3.1.2. Les filières du management et de la culture organisationnelle : des risques de défaillance imputables au repreneur

Les filières du management et de la culture organisationnelle paraissent plus menaçantes, car elles résultent des interventions des repreneurs eux-mêmes, qui ne sont pas sans influencer le risque d’entrée en défaillance. Les sources de défaillance rompent ici avec toutes les velléités protectrices qu’impose une reprise d’entreprise. À ce niveau, « la réalité du papier n’est pas celle du terrain »[9] : l’appréhension de la réalité qualitative de l’entreprise, celle qui fabrique sa performance au quotidien, n’apparaît pas dans les bilans comptables, mais se révèle mécaniquement nuisible pour la santé de l’entreprise. Aucun garde-fou naturel ne peut être utile au repreneur dans sa prise en mains, sauf à noter l’existence et la mise en jeu de la garantie d’actif et de passif (GAP)[10] en cas de « cadavres dans les placards » dus à des informations insuffisantes ou erronées de la part du cédant. Quatre cas sur six viennent renforcer l’idée qu’à ce stade de la reprise, la personnalité du repreneur, son expérience antérieure, sa motivation, ses compétences, son jugement de valeurs semblent peser plus lourd que les critères objectifs de diagnostic.
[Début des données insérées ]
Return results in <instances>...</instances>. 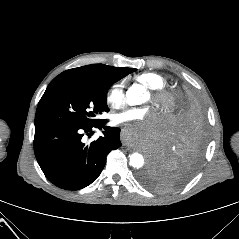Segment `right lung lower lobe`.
Returning <instances> with one entry per match:
<instances>
[{"mask_svg":"<svg viewBox=\"0 0 239 239\" xmlns=\"http://www.w3.org/2000/svg\"><path fill=\"white\" fill-rule=\"evenodd\" d=\"M102 120L88 126L41 124L35 126L34 152L47 179L59 188L78 190L97 179L111 150L121 146L120 129L104 127ZM104 127L103 136L86 144L84 134Z\"/></svg>","mask_w":239,"mask_h":239,"instance_id":"98d812e1","label":"right lung lower lobe"}]
</instances>
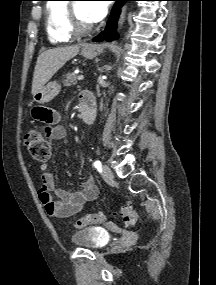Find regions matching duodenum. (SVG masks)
Wrapping results in <instances>:
<instances>
[{"label":"duodenum","mask_w":216,"mask_h":285,"mask_svg":"<svg viewBox=\"0 0 216 285\" xmlns=\"http://www.w3.org/2000/svg\"><path fill=\"white\" fill-rule=\"evenodd\" d=\"M96 116V108L93 102L86 101L81 107V118L86 124H90L94 121Z\"/></svg>","instance_id":"410a0bca"}]
</instances>
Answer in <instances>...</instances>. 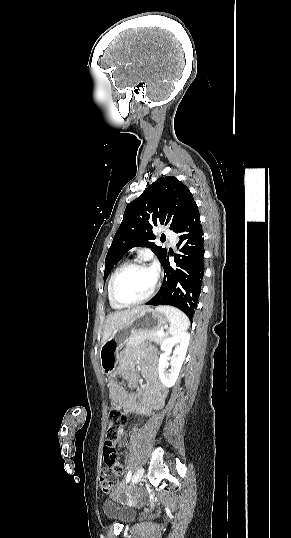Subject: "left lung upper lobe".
Segmentation results:
<instances>
[{
  "label": "left lung upper lobe",
  "mask_w": 291,
  "mask_h": 538,
  "mask_svg": "<svg viewBox=\"0 0 291 538\" xmlns=\"http://www.w3.org/2000/svg\"><path fill=\"white\" fill-rule=\"evenodd\" d=\"M198 208L192 193L174 176H162L130 202L105 259L104 280L132 247H148L162 262L167 249L154 243L153 226L169 225L175 231Z\"/></svg>",
  "instance_id": "5c2ea615"
}]
</instances>
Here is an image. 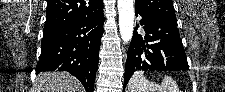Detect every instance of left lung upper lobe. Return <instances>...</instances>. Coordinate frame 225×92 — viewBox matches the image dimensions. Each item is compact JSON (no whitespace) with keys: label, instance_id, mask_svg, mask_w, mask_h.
<instances>
[{"label":"left lung upper lobe","instance_id":"1","mask_svg":"<svg viewBox=\"0 0 225 92\" xmlns=\"http://www.w3.org/2000/svg\"><path fill=\"white\" fill-rule=\"evenodd\" d=\"M135 11L178 26L172 0H135Z\"/></svg>","mask_w":225,"mask_h":92}]
</instances>
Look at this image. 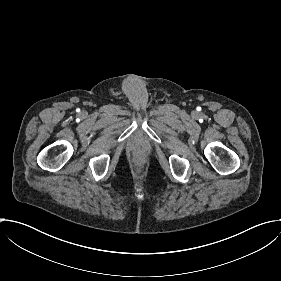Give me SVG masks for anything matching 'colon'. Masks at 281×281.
Instances as JSON below:
<instances>
[{
  "mask_svg": "<svg viewBox=\"0 0 281 281\" xmlns=\"http://www.w3.org/2000/svg\"><path fill=\"white\" fill-rule=\"evenodd\" d=\"M134 164L137 167H141V166L144 165V160L140 157H137V158L134 159Z\"/></svg>",
  "mask_w": 281,
  "mask_h": 281,
  "instance_id": "colon-1",
  "label": "colon"
}]
</instances>
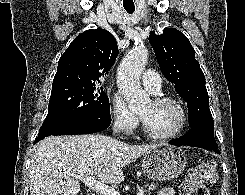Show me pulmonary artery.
Segmentation results:
<instances>
[{"instance_id":"pulmonary-artery-1","label":"pulmonary artery","mask_w":245,"mask_h":195,"mask_svg":"<svg viewBox=\"0 0 245 195\" xmlns=\"http://www.w3.org/2000/svg\"><path fill=\"white\" fill-rule=\"evenodd\" d=\"M143 86L152 94H157L161 90V78L159 74L151 69L143 71L141 76Z\"/></svg>"}]
</instances>
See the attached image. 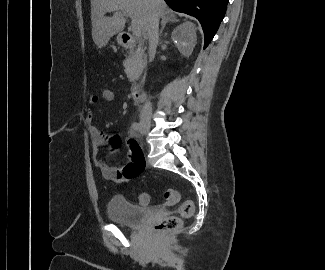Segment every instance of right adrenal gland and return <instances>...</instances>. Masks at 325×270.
<instances>
[{"label":"right adrenal gland","mask_w":325,"mask_h":270,"mask_svg":"<svg viewBox=\"0 0 325 270\" xmlns=\"http://www.w3.org/2000/svg\"><path fill=\"white\" fill-rule=\"evenodd\" d=\"M178 21L179 20L177 18H175L174 16H172V15H167V16L163 17L162 22H161V29H160L159 35L160 36L162 35L164 27L168 22H178Z\"/></svg>","instance_id":"obj_1"}]
</instances>
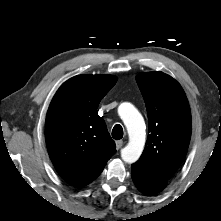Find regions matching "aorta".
<instances>
[{
  "instance_id": "1",
  "label": "aorta",
  "mask_w": 221,
  "mask_h": 221,
  "mask_svg": "<svg viewBox=\"0 0 221 221\" xmlns=\"http://www.w3.org/2000/svg\"><path fill=\"white\" fill-rule=\"evenodd\" d=\"M119 114L129 134V143L121 150V157L126 163H134L141 156L145 140V123L142 115L129 103H122Z\"/></svg>"
}]
</instances>
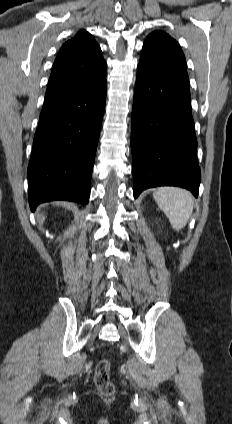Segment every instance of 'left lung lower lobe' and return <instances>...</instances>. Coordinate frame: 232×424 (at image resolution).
Instances as JSON below:
<instances>
[{
    "mask_svg": "<svg viewBox=\"0 0 232 424\" xmlns=\"http://www.w3.org/2000/svg\"><path fill=\"white\" fill-rule=\"evenodd\" d=\"M185 69L138 66L131 124L134 197L157 186H180L198 196L200 168Z\"/></svg>",
    "mask_w": 232,
    "mask_h": 424,
    "instance_id": "1",
    "label": "left lung lower lobe"
}]
</instances>
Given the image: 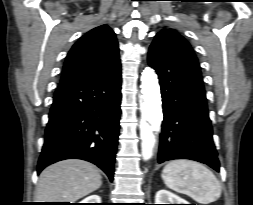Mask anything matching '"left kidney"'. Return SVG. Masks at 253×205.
Listing matches in <instances>:
<instances>
[{
    "label": "left kidney",
    "mask_w": 253,
    "mask_h": 205,
    "mask_svg": "<svg viewBox=\"0 0 253 205\" xmlns=\"http://www.w3.org/2000/svg\"><path fill=\"white\" fill-rule=\"evenodd\" d=\"M155 204H189V202L168 190L162 189L155 195Z\"/></svg>",
    "instance_id": "5707ae66"
}]
</instances>
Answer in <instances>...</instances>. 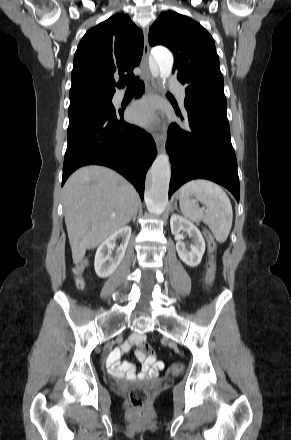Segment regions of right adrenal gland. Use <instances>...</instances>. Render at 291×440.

Les cas R2 et R5 illustrent, à juste titre, la déficience de management des repreneurs. Cela conforte les résultats des travaux précurseurs sur la défaillance qui établissent un lien significatif entre la dégradation financière de l’entreprise et les erreurs de gestion qui en sont la cause première (Argenti, 1976 ; Malecot, 1981). Les cas R1 et R4 dévoilent, quant à eux, des erreurs de posture de la part des repreneurs pour appréhender au mieux la réalité de l’entreprise et se faire humainement admettre par leur communauté. Si ces problèmes ne sont pas identifiés par Malecot (1981), ce facteur à risque se justifie par les travaux de recherche dans le domaine du repreneuriat.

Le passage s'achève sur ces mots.